The thing is that they HAVE to know that you will ALWAYS open the door. And you have to decide if you are going to DO this and are IN it or if you are okay with "accidents" as a result of not reinforcing bell ringing?
For us, potty training was a deal breaker... as in my husband would NOT put up with "accidents" at ALL. like if she wasn't potty trained asap I might not have been able to keep her. 

As for playing with the bells, I suggest that as SOON as she rings them, open the door and go OUT with her. If she is distracted by playing with them, pick her up and take her outside. Make it CLEAR that when she rings the bells she goes OUT.
Tillie played the 'ring the bell every 5 seconds' thing for nearly 2 months. then winter came and and she figured out to ONLY ring the bell if she HAD to go potty because she did NOT want to go out in the rain. lol


----------



## swaye (Mar 28, 2013)

We no longer have a fence and we leash her to go potty.

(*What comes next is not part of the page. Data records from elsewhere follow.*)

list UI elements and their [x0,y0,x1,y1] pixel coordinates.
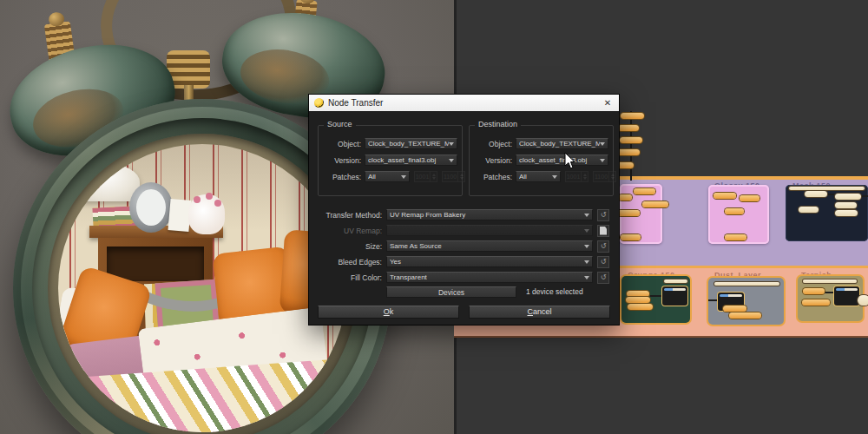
chevron-down-icon [584,260,589,264]
clock-room-scene [58,144,346,432]
transfer-method-label: Transfer Method: [309,211,386,220]
reset-icon[interactable]: ↺ [597,272,609,284]
reset-icon[interactable]: ↺ [597,209,609,221]
sub-node[interactable] [834,286,859,306]
reset-icon[interactable]: ↺ [597,240,609,253]
node-pill[interactable] [789,187,865,190]
chevron-down-icon [584,229,589,233]
chevron-down-icon [600,142,605,146]
chevron-down-icon [584,245,589,248]
version-label: Version: [474,156,516,165]
destination-group: Destination Object: Clock_body_TEXTURE_M… [469,125,614,196]
node-wire [650,295,662,297]
devices-status: 1 device selected [526,286,583,298]
chevron-down-icon [449,159,454,162]
node-pill[interactable] [723,306,746,312]
chevron-down-icon [449,142,454,146]
devices-button[interactable]: Devices [386,286,516,298]
node-pill[interactable] [634,188,655,194]
source-legend: Source [324,120,356,128]
node-pill[interactable] [803,279,857,283]
chevron-down-icon [552,175,557,179]
node-pill[interactable] [621,113,644,119]
size-label: Size: [309,242,386,251]
destination-version-dropdown[interactable]: clock_asset_final3.obj [516,155,608,166]
chevron-down-icon [584,276,589,279]
reset-icon[interactable]: ↺ [597,256,609,268]
node-pill[interactable] [729,312,761,319]
node-transfer-dialog: Node Transfer ✕ Source Object: Clock_bod… [308,94,620,326]
destination-legend: Destination [475,120,521,128]
node-pill[interactable] [664,279,687,283]
source-version-dropdown[interactable]: clock_asset_final3.obj [365,155,457,166]
object-label: Object: [474,140,516,148]
bleed-edges-label: Bleed Edges: [309,258,386,266]
node-pill[interactable] [858,295,868,306]
source-patch-from-spinner[interactable]: 1001 [414,171,437,182]
node-pill[interactable] [621,234,641,240]
ok-button[interactable]: Ok [318,306,459,319]
node-pill[interactable] [628,304,653,310]
bleed-edges-dropdown[interactable]: Yes [386,256,593,267]
app-screen: Glossy 150 Mask 150 Grunge 150 Dust_Laye… [0,0,868,434]
node-pill[interactable] [618,125,639,131]
dialog-titlebar[interactable]: Node Transfer ✕ [309,95,619,111]
close-icon[interactable]: ✕ [602,98,614,108]
node-wire [630,111,632,181]
size-dropdown[interactable]: Same As Source [386,240,593,252]
node-pill[interactable] [642,201,668,207]
node-pill[interactable] [626,297,650,303]
node-pill[interactable] [835,194,861,200]
node-pill[interactable] [713,193,736,199]
destination-patch-to-spinner[interactable]: 1100 [593,171,616,182]
transfer-method-dropdown[interactable]: UV Remap From Bakery [386,209,593,220]
node-pill[interactable] [618,210,640,216]
chevron-down-icon [584,214,589,217]
chevron-down-icon [600,159,605,162]
node-pill[interactable] [620,137,642,143]
destination-patch-from-spinner[interactable]: 1001 [565,171,589,182]
node-pill[interactable] [725,208,744,214]
destination-patches-dropdown[interactable]: All [516,171,561,182]
node-pill[interactable] [740,195,760,201]
sub-node[interactable] [662,286,687,306]
fill-color-dropdown[interactable]: Transparent [386,272,593,283]
room-table-clock [129,182,173,233]
node-pill[interactable] [616,149,640,155]
chevron-down-icon [401,175,406,179]
source-object-dropdown[interactable]: Clock_body_TEXTURE_ME [365,138,457,149]
source-patch-to-spinner[interactable]: 1100 [442,171,465,182]
node-pill[interactable] [835,202,857,208]
destination-object-dropdown[interactable]: Clock_body_TEXTURE_ME [516,138,608,149]
node-pill[interactable] [803,288,825,294]
uv-remap-dropdown[interactable] [386,225,593,236]
source-group: Source Object: Clock_body_TEXTURE_ME Ver… [318,125,463,196]
node-pill[interactable] [799,207,819,213]
source-patches-dropdown[interactable]: All [365,171,410,182]
uv-remap-label: UV Remap: [309,227,386,235]
cancel-button[interactable]: Cancel [469,306,610,319]
fill-color-label: Fill Color: [309,273,386,282]
mouse-cursor [564,153,576,170]
patches-label: Patches: [474,173,516,181]
node-pill[interactable] [714,282,779,286]
version-label: Version: [323,156,365,165]
node-pill[interactable] [802,299,830,306]
dialog-title: Node Transfer [328,98,602,108]
file-browse-icon[interactable] [597,225,609,237]
node-pill[interactable] [725,234,746,240]
object-label: Object: [323,140,365,148]
app-logo-icon [314,98,324,108]
node-pill[interactable] [619,194,632,201]
node-pill[interactable] [805,191,827,197]
patches-label: Patches: [323,173,365,181]
node-pill[interactable] [627,291,649,297]
node-pill[interactable] [835,210,858,216]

She became very annoyed with me after about 4-5 times of repeated leashing and going out in the yard. Can I just open the door and take her (as in carry her) out on the deck? Especially when I know she doesn't need to go? She has been good about going to the door, sitting, and looking at me if she needs to go poop. She has even barked twice in the past if I wasn't paying attention to her. She does not always do this for pee, but we take her out regularly. She had one poop accident the first week we had her and none since. She has had maybe a half a dozen pee accidents in the 3 months we have had her. I would love for her to use the bells, but don't want her to become frustrated with my effort.


----------



## davetgabby (Dec 29, 2007)

this can help differentiate between playing and pooping. http://www.clickertraining.com/node/1171


----------



## swaye (Mar 28, 2013)

Great article Dave...this way should prove less frustrating for both of us.


----------



## swaye (Mar 28, 2013)

Update: Sofie is using the bells, BUT, if she is in a particularly frisky way, she will ring them even if she had been out 5 minutes ago. We just hung them a day ago, after following the instructions in the video. Know her poop schedule. But pee schedule is ? Sometime she will want to go out in 2 hours. Up to 3 and we automatically just take her out and have her ring bell. Should I take a step back and just present bells when we think she needs to go? I feel she knows what the bells signify, but may be "playing us".


----------



## davetgabby (Dec 29, 2007)

yep, when you're about 80 per cent sure, present the bell. It's not an exact science, and she will become better as she gets more predictable.


----------



## swaye (Mar 28, 2013)

davetgabby said:


> yep, when you're about 80 per cent sure, present the bell. It's not an exact science, and she will become better as she gets more predictable.


Thank you....


----------



## swaye (Mar 28, 2013)

Another update: I am ecstatic!! She used the bells all day today for her potty needs! This is going to make the days much more enjoyable! I do know that I still must be vigilant, for this is just a small step towards becoming reliably house trained. None the less. I feel a sense of ease. ☺


----------